TimeAndSpaceIO / SmoothieMap

A gulp of low latency Java
295 stars 30 forks source link

Keys collision by 30 lowest bits limitation #4

Closed frajt closed 6 years ago

frajt commented 8 years ago

Hi,

I am just wondering whether or not the 30 lowest bit keys collision limitation is no-go for a real production usage? I cannot imagine that we deploy code which can anytime run into an illegal state exception without us having any chance to fix it. Whatever 'salt' we can add to key hash codes we still cannot guarantee that keys won't collide at 30 lowest bits. I understand that the probability is very low as the collision is limited to a single segment only but the Smoothie Map code has very explicit termination by throwing the illegal state exception.

Isn't there an option to somehow re-shake the data to get rid of the segment collision even with the put operation cost increase to O(N)?

Regards, Michal

leventov commented 7 years ago

@frajt, the probability is about 10-19 * number of keys in your map. Given that in "real production usage" applications crash routinely bacause of bugs, OutOfMemoryErrors, etc., I would not consider this collision problem a no-go.
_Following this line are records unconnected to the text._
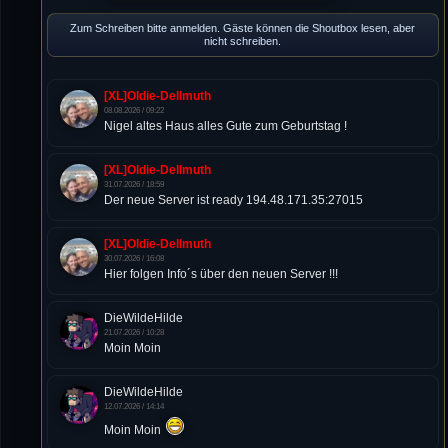
Zum Schreiben bitte anmelden. Gäste können die Shoutbox lesen, aber
nicht schreiben.
[XL]Oldie-Dellmuth
08.08.2026 / 09:22
Nigel altes Haus alles Gute zum Geburtstag !
[XL]Oldie-Dellmuth
31.07.2026 / 18:59
Der neue Server ist ready 194.48.171.35:27015
[XL]Oldie-Dellmuth
30.07.2026 / 16:08
Hier folgen Info´s über den neuen Server !!!
DieWildeHilde
21.07.2026 / 10:28
Moin Moin
DieWildeHilde
12.07.2026 / 14:14
Moin Moin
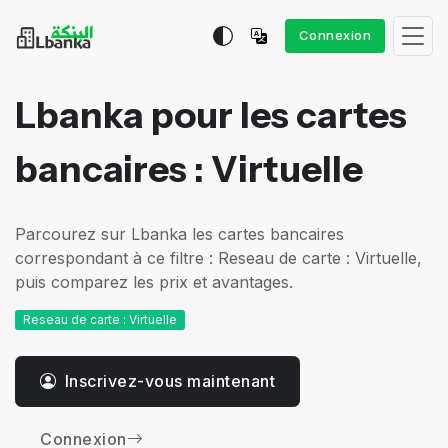
Connexion
Lbanka pour les cartes
bancaires : Virtuelle
Parcourez sur Lbanka les cartes bancaires
correspondant à ce filtre : Reseau de carte : Virtuelle,
puis comparez les prix et avantages.
Reseau de carte : Virtuelle
Inscrivez-vous maintenant
Connexion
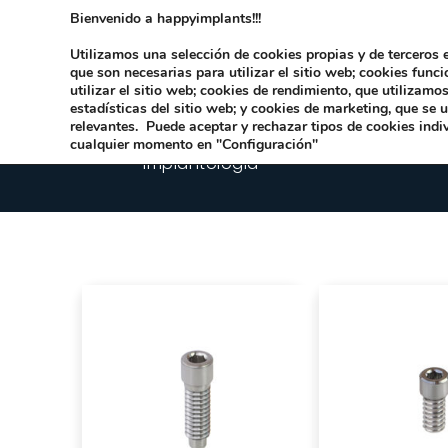
Bienvenido a happyimplants!!!
Dirección:
Carrer Honori García García 9 
Utilizamos una selección de cookies propias y de terceros e
que son necesarias para utilizar el sitio web; cookies func
utilizar el sitio web; cookies de rendimiento, que utilizam
estadísticas del sitio web; y cookies de marketing, que se 
relevantes. Puede aceptar y rechazar tipos de cookies indi
cualquier momento en "Configuración"
Implantologia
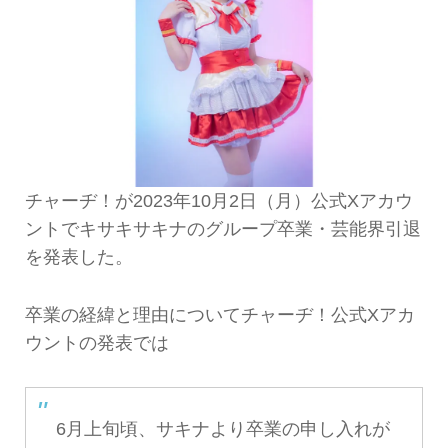
チャーヂ！が2023年10月2日（月）公式Xアカウ
ントでキサキサキナのグループ卒業・芸能界引退
を発表した。
卒業の経緯と理由についてチャーヂ！公式Xアカ
ウントの発表では
6月上旬頃、サキナより卒業の申し入れが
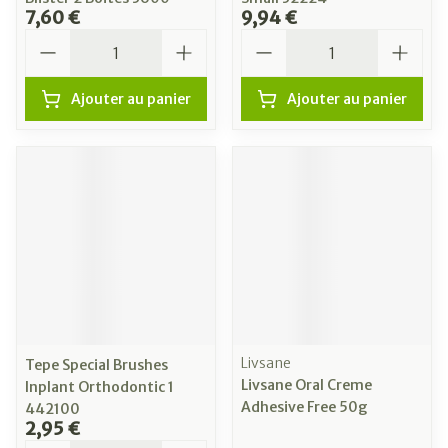
7,60 €
9,94 €
Quantité
Quantité
Ajouter au panier
Ajouter au panier
Livsane
Tepe Special Brushes
Livsane Oral Creme
Inplant Orthodontic 1
Adhesive Free 50g
442100
2,95 €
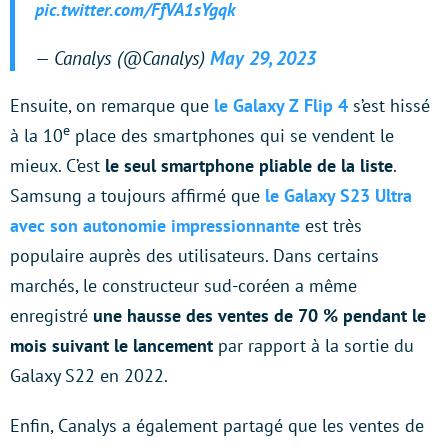
pic.twitter.com/FfVA1sYgqk
— Canalys (@Canalys)
May 29, 2023
Ensuite, on remarque que
le Galaxy Z Flip 4
s’est hissé
e
à la 10
place des smartphones qui se vendent le
mieux. C’est
le seul smartphone pliable de la liste
.
Samsung a toujours affirmé que
le Galaxy S23 Ultra
avec son autonomie impressionnante
est très
populaire auprès des utilisateurs. Dans certains
marchés, le constructeur sud-coréen a même
enregistré
une hausse des ventes de 70 % pendant le
mois suivant le lancement
par rapport à la sortie du
Galaxy S22 en 2022.
Enfin, Canalys a également partagé que les ventes de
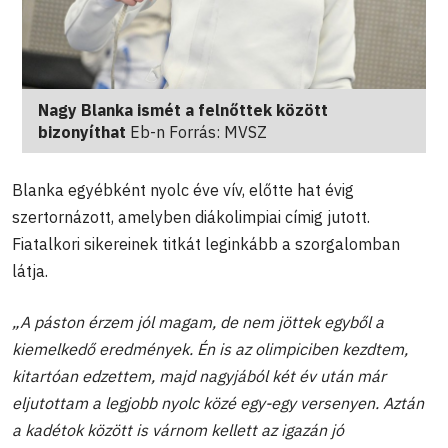
Nagy Blanka ismét a felnőttek között
bizonyíthat
Eb-n Forrás: MVSZ
Blanka egyébként nyolc éve vív, előtte hat évig
szertornázott, amelyben diákolimpiai címig jutott.
Fiatalkori sikereinek titkát leginkább a szorgalomban
látja.
„A páston érzem jól magam, de nem jöttek egyből a
kiemelkedő eredmények. Én is az olimpiciben kezdtem,
kitartóan edzettem, majd nagyjából két év után már
eljutottam a legjobb nyolc közé egy-egy versenyen. Aztán
a kadétok között is várnom kellett az igazán jó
To ensure even key hash code distribution, you should override SmoothieMap.keyHashCode() and correspondingly keysEqual(). E. g. if your keys are Strings, you can use LongHashFunction.xx_r39(someRuntimeGeneratedRandomSeed).hashChars(key) instead of the infamous default String's hashCode().

In Smoothie Map 1.3, there is no workaround for this, if 32 keys do happen to collide. It is possible to change the source code so that it would not crash in this case, and continue to work with linear key access complexity, it's just not implemented.